*What you need to do*: Go through the records below line by line, counting those that contain the word "nebo"; answer with the count only.

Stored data
····················

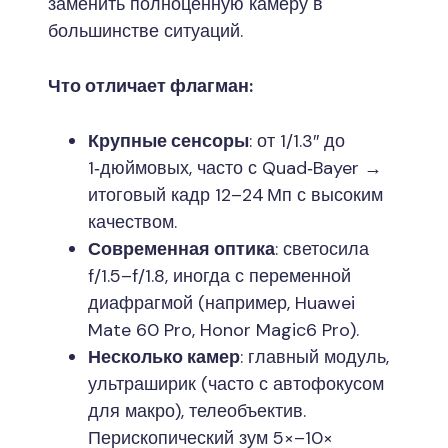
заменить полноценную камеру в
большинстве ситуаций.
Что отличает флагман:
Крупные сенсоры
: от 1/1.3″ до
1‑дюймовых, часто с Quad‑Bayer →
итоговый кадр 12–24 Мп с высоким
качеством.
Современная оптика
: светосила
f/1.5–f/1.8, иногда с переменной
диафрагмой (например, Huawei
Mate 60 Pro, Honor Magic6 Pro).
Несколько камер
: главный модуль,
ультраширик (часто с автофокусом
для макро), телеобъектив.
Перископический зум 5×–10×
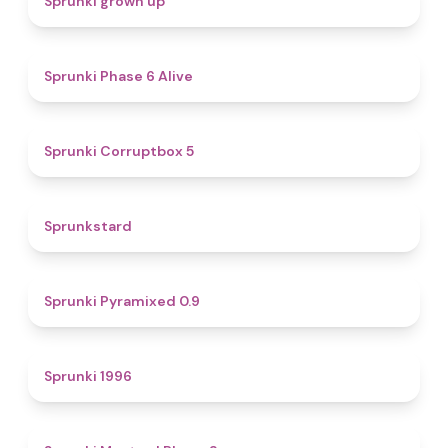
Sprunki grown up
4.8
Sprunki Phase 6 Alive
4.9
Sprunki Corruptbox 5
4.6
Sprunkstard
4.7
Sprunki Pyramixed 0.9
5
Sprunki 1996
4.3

····················

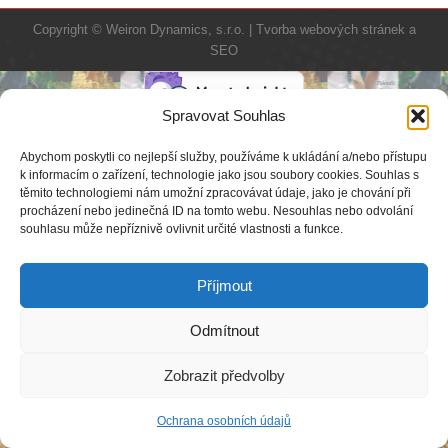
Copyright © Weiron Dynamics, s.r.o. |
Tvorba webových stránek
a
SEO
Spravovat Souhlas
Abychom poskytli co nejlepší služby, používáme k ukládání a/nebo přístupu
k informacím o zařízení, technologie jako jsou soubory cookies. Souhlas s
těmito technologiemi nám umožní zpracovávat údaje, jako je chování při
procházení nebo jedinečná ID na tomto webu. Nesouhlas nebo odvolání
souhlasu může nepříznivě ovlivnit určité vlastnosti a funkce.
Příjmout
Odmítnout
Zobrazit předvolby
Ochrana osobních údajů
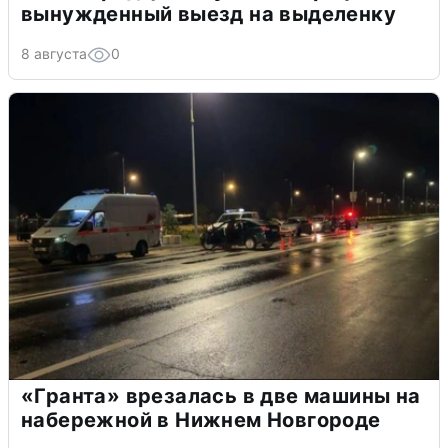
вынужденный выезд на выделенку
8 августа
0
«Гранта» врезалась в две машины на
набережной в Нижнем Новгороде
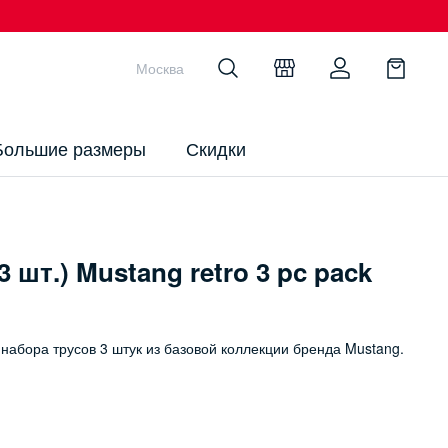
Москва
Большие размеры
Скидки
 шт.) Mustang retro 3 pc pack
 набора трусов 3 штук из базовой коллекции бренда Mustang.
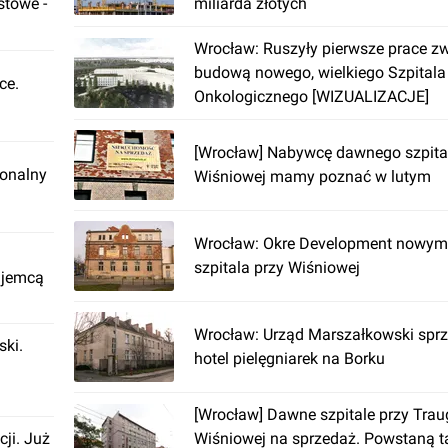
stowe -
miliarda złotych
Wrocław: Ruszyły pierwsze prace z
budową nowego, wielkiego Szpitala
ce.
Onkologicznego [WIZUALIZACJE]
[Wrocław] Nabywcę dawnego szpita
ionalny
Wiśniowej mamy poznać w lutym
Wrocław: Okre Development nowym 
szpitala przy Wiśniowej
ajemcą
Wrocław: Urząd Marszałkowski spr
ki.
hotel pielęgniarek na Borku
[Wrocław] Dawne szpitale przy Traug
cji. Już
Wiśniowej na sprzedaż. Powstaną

····················

*Solution below*: 2